What This Means: Marketers should stay informed on the impact of supply chain management on product and service delivery. Use the knowledge to decide timing on marketing campaigns and messaging.
Increased Exploration of Price Optimization
In part due to the supply chain issues, pricing has shot up on a number of different products and goods as well. Expect to see interest in pricing optimization to therefore rise in 2022 to better match customer demand with potential revenue. The latest machine learning frameworks can be applied to pricing data to discover correlations and potential optimization opportunities. This is particularly helpful when the pricing of the product is extremely volatile.
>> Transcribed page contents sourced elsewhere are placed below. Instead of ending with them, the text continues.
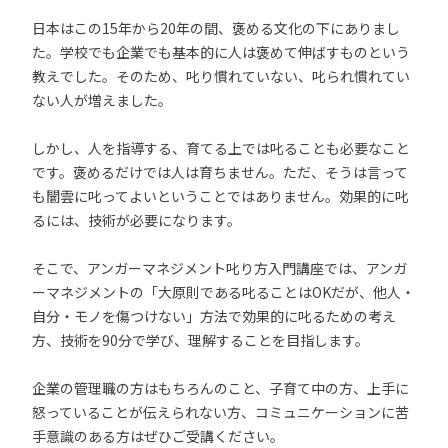
日本はこの15年から20年の間、褒める文化の下にありまし
た。学校でも企業でも基本的に人は褒めて伸ばすものという
教えでした。そのため、叱り慣れていない、叱られ慣れてい
ない人が増えました。
しかし、人を指導する、育てる上では叱ることも必要なこと
です。褒めるだけでは人は育ちません。ただ、そうは言って
も闇雲に叱ってよいということではありません。効果的に叱
るには、技術が必要になります。
そこで、アンガーマネジメント叱り方入門講座では、アンガ
ーマネジメントの「大原則である叱ることはOKだが、他人・
自分・モノを傷つけない」方法で効果的に叱るための考え
方、技術を90分で学び、理解することを目指します。
企業の管理職の方はもちろんのこと、子育て中の方、上手に
怒っていることが伝えられない方、コミュニケーションに苦
手意識のある方はぜひご受講ください。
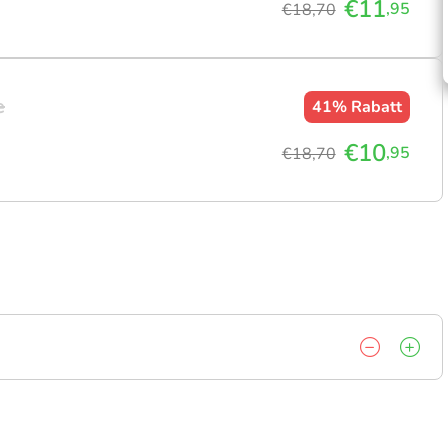
€11
,95
€18,70
e
41%
Rabatt
€10
,95
€18,70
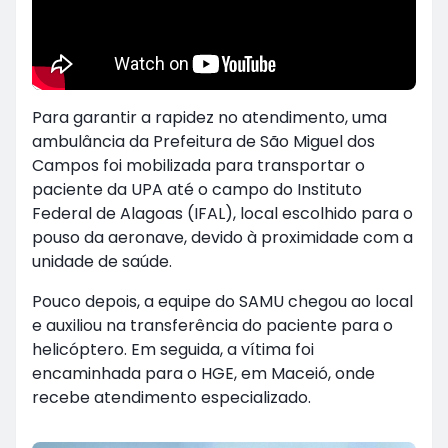
Para garantir a rapidez no atendimento, uma
ambulância da Prefeitura de São Miguel dos
Campos foi mobilizada para transportar o
paciente da UPA até o campo do Instituto
Federal de Alagoas (IFAL), local escolhido para o
pouso da aeronave, devido à proximidade com a
unidade de saúde.
Pouco depois, a equipe do SAMU chegou ao local
e auxiliou na transferência do paciente para o
helicóptero. Em seguida, a vítima foi
encaminhada para o HGE, em Maceió, onde
recebe atendimento especializado.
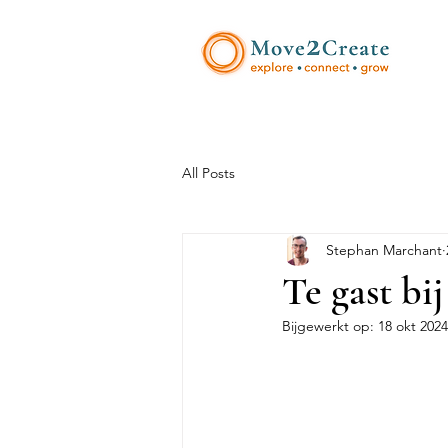
All Posts
Stephan Marchant
Te gast bi
Bijgewerkt op:
18 okt 2024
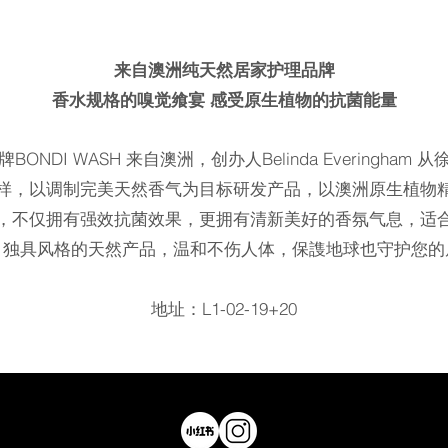
来自澳洲纯天然居家护理品牌
香水规格的嗅觉飨宴 感受原生植物的抗菌能量
NDI WASH 来自澳洲，创办人Belinda Everingha
样，以调制完美天然香气为目标研发产品，以澳洲原生植物
，不仅拥有强效抗菌效果，更拥有清新美好的香氛气息，适
，独具风格的天然产品，温和不伤人体，保謢地球也守护您的
​地址：L1-02-19+20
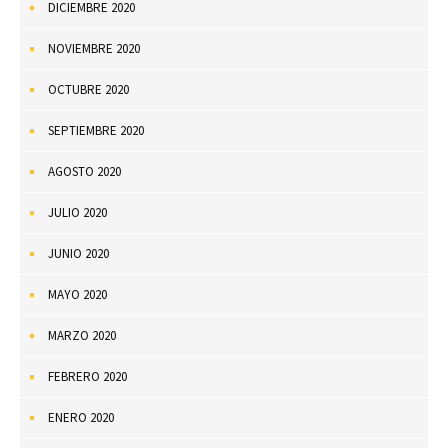
DICIEMBRE 2020
NOVIEMBRE 2020
OCTUBRE 2020
SEPTIEMBRE 2020
AGOSTO 2020
JULIO 2020
JUNIO 2020
MAYO 2020
MARZO 2020
FEBRERO 2020
ENERO 2020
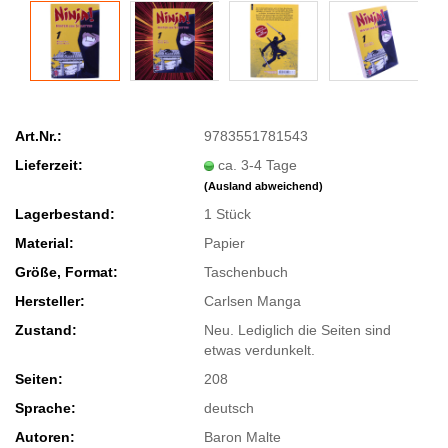
Art.Nr.:
9783551781543
Lieferzeit:
ca. 3-4 Tage
(Ausland abweichend)
Lagerbestand:
1
Stück
Material:
Papier
Größe, Format:
Taschenbuch
Hersteller:
Carlsen Manga
Zustand:
Neu. Lediglich die Seiten sind
etwas verdunkelt.
Seiten:
208
Sprache:
deutsch
Autoren:
Baron Malte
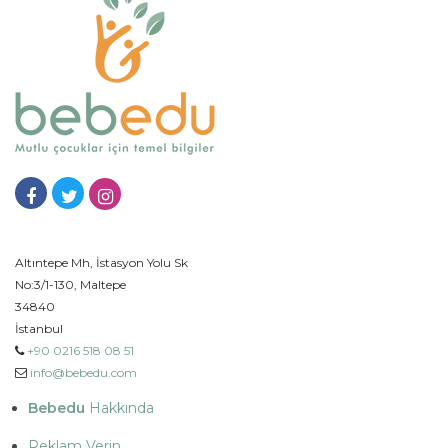
Altıntepe Mh, İstasyon Yolu Sk
No:3/1-130, Maltepe
34840
İstanbul
+90 0216 518 08 51
info@bebedu.com
Bebedu
Hakkında
Reklam Verin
It is also helpful for businesses that operate in industries with high customer churn rates. Base risk models on optimization choices meant to avert customer churn.
What This Means: Marketers should explore how to develop the best optimizations in their industry, relying on the techniques emerging from open source machine learning frameworks.
Machine Learning in Digital Marketing Media
A plethora of analytics and digital ad solutions now incorporate machine learning algorithms as a feature of the platform. In 2022, marketers will continue to rely on platforms where some degree of predictive analytics is needed for bidding optimization.
What This Means: Marketers should be ready to decide when and where to introduce human intervention in programmatic ad campaigns. Some concerns have been raised in this area, but new features will keep marketers questioning when messages overreach in their digital marketing campaigns.